Deutsche Telekom awaits a bid for T-Mobile that it can accept
Now that Sprint has pulled back from making a bid for T-Mobile, there could be a battle for control of the fourth largest carrier in the states. Upstart French telecom Iliad had offered $15 billion for 56.6% of the company, a surprising bid that came out of nowhere. Deutsche Telekom, which owns 67% of T-Mobile's shares, apparently feels that this offer is too low.
Deutsche Telekom CEO Timotheus Höttges, says that he is open to a bid for T-Mobile, but only if it adds value to the company. Iliad has been making noise about adding partners, giving it the financial wherewithal to raise its bid. One name bandied about is Dish Network. Dish Chairman Charles Ergen late last year, said that the company would be interested in T-Mobile if Sprint were to drop out of the bidding. Ergen's firm figures prominently as a possible partner in a consortium for the mobile operator, led by Iliad, or as a solo bidder for T-Mobile. Iliad has been called the "French T-Mobile," with its lower rates allowing it to pick up 12% of the wireless market in France.
Iliad's rejected offer valued T-Mobile at $33 a share. In NYSE action on Thursday, T-Mobile was trading at $29.85, down $1.20. Before Sprint decided to back off bidding for T-Mobile, the shares were trading above $34.

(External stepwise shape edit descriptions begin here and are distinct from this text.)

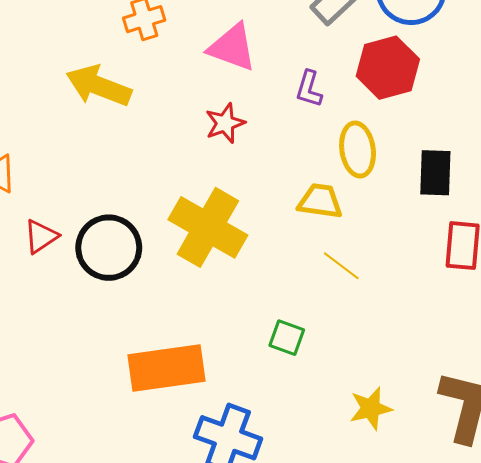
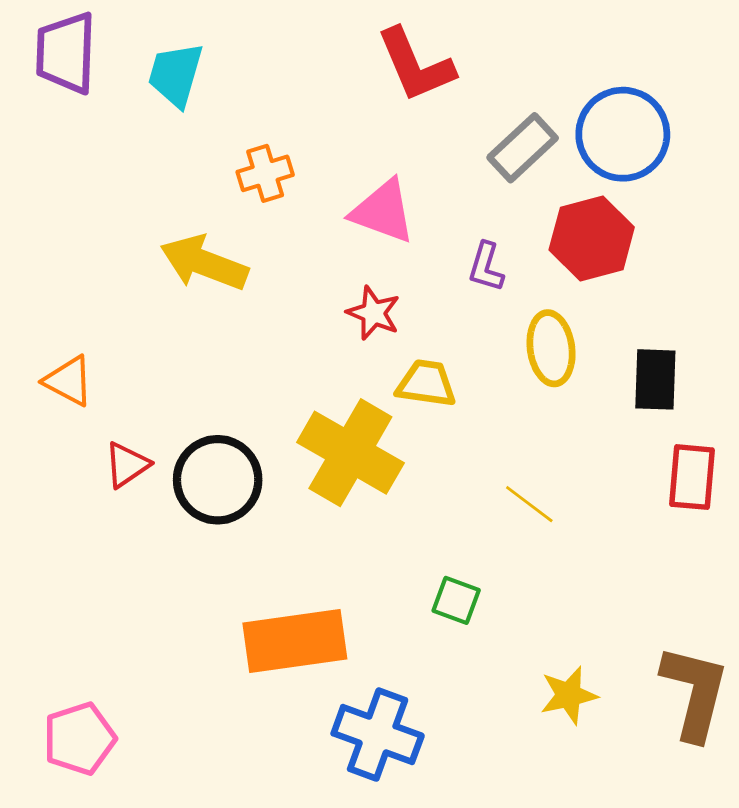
red star: (225, 123) -> (373, 313), turned -30
yellow trapezoid: (320, 201) -> (426, 384), moved

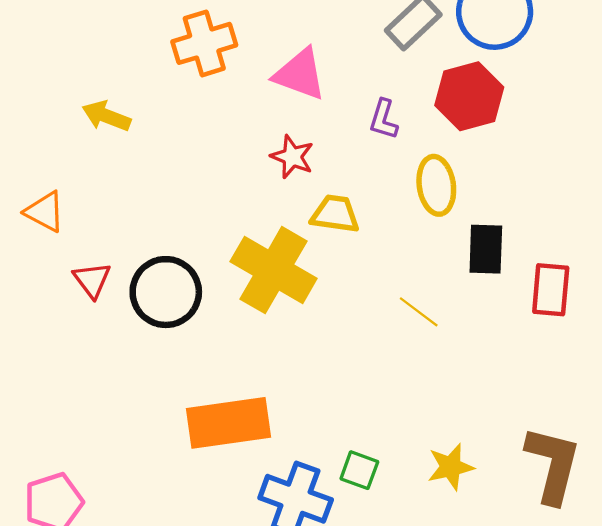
orange cross: (265, 173) -> (204, 43), size x1.4
yellow arrow: (204, 263) -> (106, 116), moved, size x0.7
black rectangle: (655, 379) -> (486, 249), moved
red triangle: (127, 465) -> (92, 280), turned -33
green square: (456, 600) -> (359, 470), moved

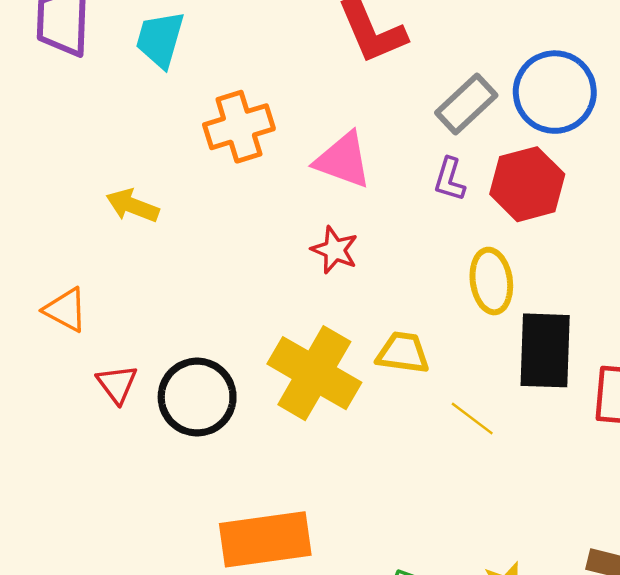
purple L-shape: (384, 119) -> (449, 179), moved
yellow trapezoid: (335, 214) -> (403, 353), moved
black rectangle: (486, 249) -> (545, 350), size x1.4

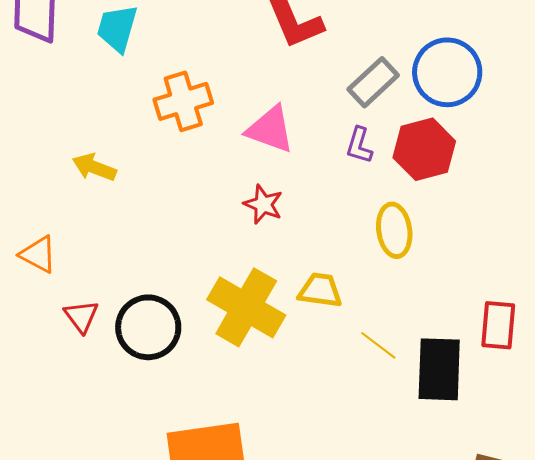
black rectangle: (545, 350) -> (439, 369), moved

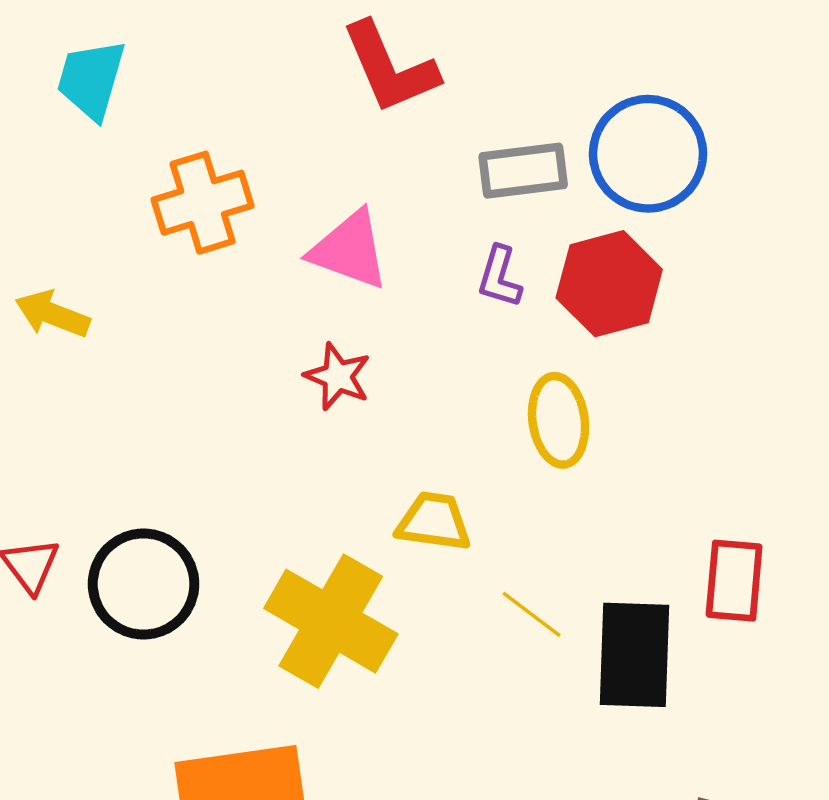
gray rectangle: (373, 82) -> (523, 171), turned 36
yellow cross: (246, 307) -> (331, 621), moved

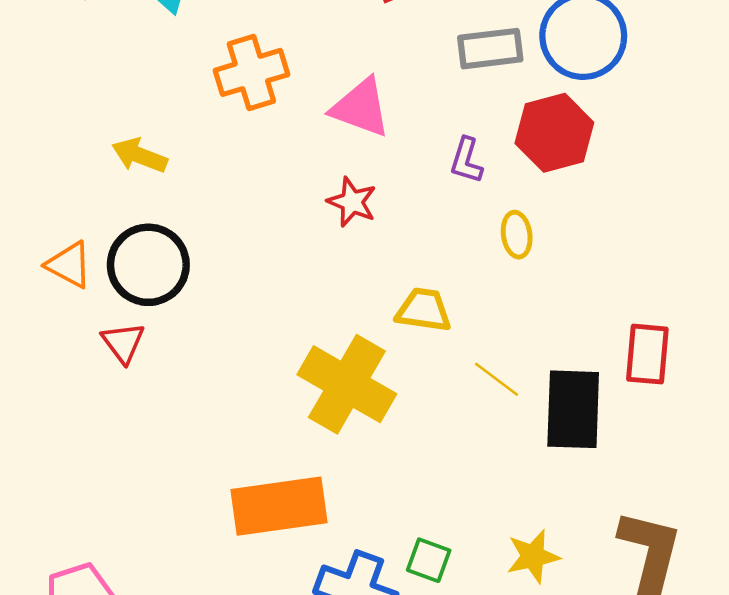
purple L-shape: (500, 277) -> (466, 160), moved
yellow ellipse: (559, 420) -> (517, 235), size x0.7
black circle: (144, 584) -> (148, 265), moved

source: WSJ (SubscriptionReq'd)
Deutsche Telekom's Höttges is demanding some concessions from the FCC at upcoming spectrum auctions. With favorable low-frequency spectrum up for bids, the German telecom executive said that T-Mobile can't compete with "the big treasuries of AT&T and Verizon." But Höttges wouldn't mind if T-Mobile were no longer his headache. Selling its 67% stake in T-Mobile would give Deutsche Telekom billions of dollars to use to battle its rivals in the German cable industry.
Iliad's rejected offer valued T-Mobile at $33 a share. In NYSE action on Thursday, T-Mobile was trading at $29.85, down $1.20. Before Sprint decided to back off bidding for T-Mobile, the shares were trading above $34.